Start of SUPPLIED MATERIAL

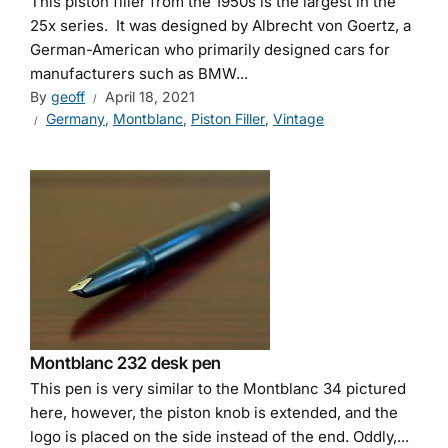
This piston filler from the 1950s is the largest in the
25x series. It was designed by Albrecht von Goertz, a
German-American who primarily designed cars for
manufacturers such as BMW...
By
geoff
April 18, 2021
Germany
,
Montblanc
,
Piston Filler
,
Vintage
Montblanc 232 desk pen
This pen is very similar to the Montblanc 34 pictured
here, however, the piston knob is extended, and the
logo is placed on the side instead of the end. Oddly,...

End of SUPPLIED MATERIAL
Start of SUPPLIED MATERIAL

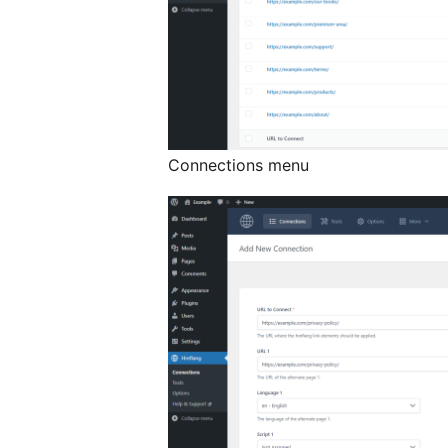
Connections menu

End of SUPPLIED MATERIAL

TASK: Looking at the data above, write out exactly the lines that start at the one containing "This piston filler" and end at the one containing "logo is placed"; include both and nothing beyond.

SOLUTION TO THE PROBLEM:
This piston filler from the 1950s is the largest in the
25x series. It was designed by Albrecht von Goertz, a
German-American who primarily designed cars for
manufacturers such as BMW...
By
geoff
April 18, 2021
Germany
,
Montblanc
,
Piston Filler
,
Vintage
Montblanc 232 desk pen
This pen is very similar to the Montblanc 34 pictured
here, however, the piston knob is extended, and the
logo is placed on the side instead of the end. Oddly,...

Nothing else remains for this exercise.